(Information shown Opens)
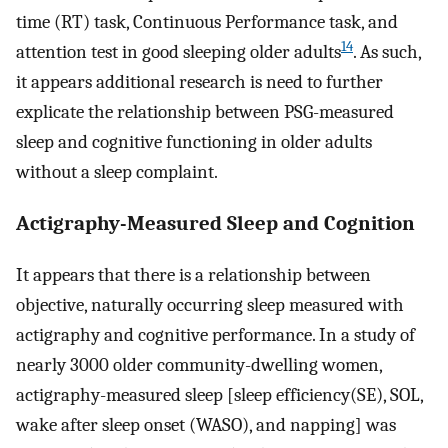
time (RT) task, Continuous Performance task, and
14
attention test in good sleeping older adults
. As such,
it appears additional research is need to further
explicate the relationship between PSG-measured
sleep and cognitive functioning in older adults
without a sleep complaint.
Actigraphy-Measured Sleep and Cognition
It appears that there is a relationship between
objective, naturally occurring sleep measured with
actigraphy and cognitive performance. In a study of
nearly 3000 older community-dwelling women,
actigraphy-measured sleep [sleep efficiency(SE), SOL,
wake after sleep onset (WASO), and napping] was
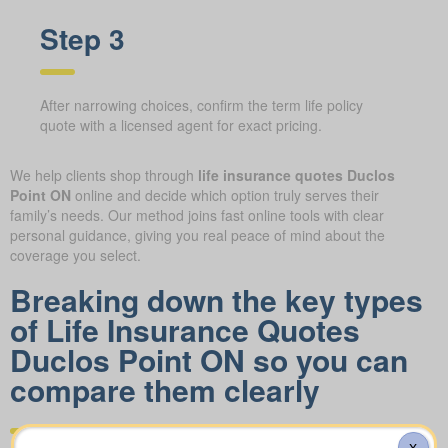
Step 3
After narrowing choices, confirm the term life policy
quote with a licensed agent for exact pricing.
We help clients shop through
life insurance quotes Duclos
Point ON
online and decide which option truly serves their
family’s needs. Our method joins fast online tools with clear
personal guidance, giving you real peace of mind about the
coverage you select.
Breaking down the key types
of Life Insurance Quotes
Duclos Point ON so you can
compare them clearly
X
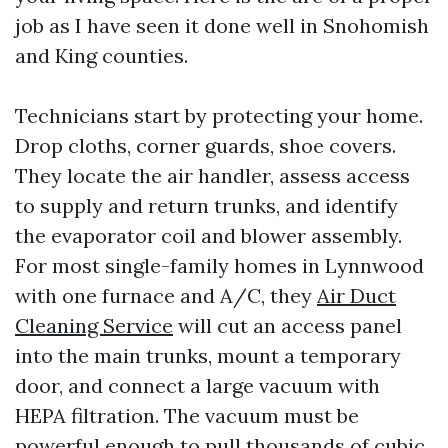
job as I have seen it done well in Snohomish
and King counties.
Technicians start by protecting your home.
Drop cloths, corner guards, shoe covers.
They locate the air handler, assess access
to supply and return trunks, and identify
the evaporator coil and blower assembly.
For most single-family homes in Lynnwood
with one furnace and A/C, they
Air Duct
Cleaning Service
will cut an access panel
into the main trunks, mount a temporary
door, and connect a large vacuum with
HEPA filtration. The vacuum must be
powerful enough to pull thousands of cubic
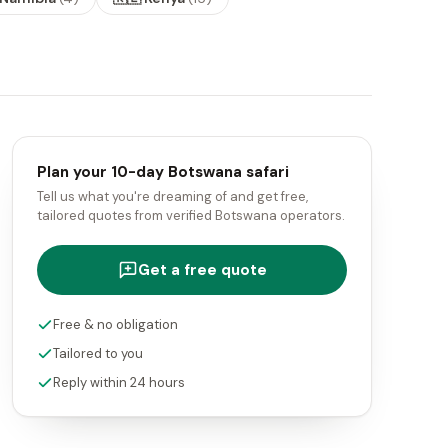
Plan your 10-day Botswana safari
Tell us what you're dreaming of and get free,
tailored quotes from verified Botswana operators.
Get a free quote
Free & no obligation
Tailored to you
Reply within 24 hours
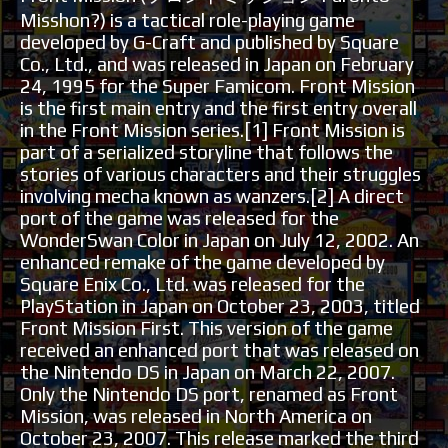
Misshon?) is a tactical role-playing game
developed by G-Craft and published by Square
Co., Ltd., and was released in Japan on February
24, 1995 for the Super Famicom. Front Mission
is the first main entry and the first entry overall
in the Front Mission series.[1] Front Mission is
part of a serialized storyline that follows the
stories of various characters and their struggles
involving mecha known as wanzers.[2] A direct
port of the game was released for the
WonderSwan Color in Japan on July 12, 2002. An
enhanced remake of the game developed by
Square Enix Co., Ltd. was released for the
PlayStation in Japan on October 23, 2003, titled
Front Mission First. This version of the game
received an enhanced port that was released on
the Nintendo DS in Japan on March 22, 2007.
Only the Nintendo DS port, renamed as Front
Mission, was released in North America on
October 23, 2007. This release marked the third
(Information shown Closes)
▶ Work order
Retype the whole listing. Keep every word exact but include no pictures.

▶ Exercise solution
time (RT) task, Continuous Performance task, and
14
attention test in good sleeping older adults
. As such,
it appears additional research is need to further
explicate the relationship between PSG-measured
sleep and cognitive functioning in older adults
without a sleep complaint.
Actigraphy-Measured Sleep and Cognition
It appears that there is a relationship between
objective, naturally occurring sleep measured with
actigraphy and cognitive performance. In a study of
nearly 3000 older community-dwelling women,
actigraphy-measured sleep [sleep efficiency(SE), SOL,
wake after sleep onset (WASO), and napping] was
Step 3
After narrowing choices, confirm the term life policy
quote with a licensed agent for exact pricing.
We help clients shop through
life insurance quotes Duclos
Point ON
online and decide which option truly serves their
family’s needs. Our method joins fast online tools with clear
personal guidance, giving you real peace of mind about the
coverage you select.
Breaking down the key types
of Life Insurance Quotes
Duclos Point ON so you can
compare them clearly
X
job as I have seen it done well in Snohomish
and King counties.
Technicians start by protecting your home.
Drop cloths, corner guards, shoe covers.
They locate the air handler, assess access
to supply and return trunks, and identify
the evaporator coil and blower assembly.
For most single-family homes in Lynnwood
with one furnace and A/C, they
Air Duct
Cleaning Service
will cut an access panel
into the main trunks, mount a temporary
door, and connect a large vacuum with
HEPA filtration. The vacuum must be
powerful enough to pull thousands of cubic
Plan your 10-day Botswana safari
Tell us what you're dreaming of and get free,
tailored quotes from verified Botswana operators.
Get a free quote
Free & no obligation
Tailored to you
Reply within 24 hours
Misshon?) is a tactical role-playing game
developed by G-Craft and published by Square
Co., Ltd., and was released in Japan on February
24, 1995 for the Super Famicom. Front Mission
is the first main entry and the first entry overall
in the Front Mission series.[1] Front Mission is
part of a serialized storyline that follows the
stories of various characters and their struggles
involving mecha known as wanzers.[2] A direct
port of the game was released for the
WonderSwan Color in Japan on July 12, 2002. An
enhanced remake of the game developed by
Square Enix Co., Ltd. was released for the
PlayStation in Japan on October 23, 2003, titled
Front Mission First. This version of the game
received an enhanced port that was released on
the Nintendo DS in Japan on March 22, 2007.
Only the Nintendo DS port, renamed as Front
Mission, was released in North America on
October 23, 2007. This release marked the third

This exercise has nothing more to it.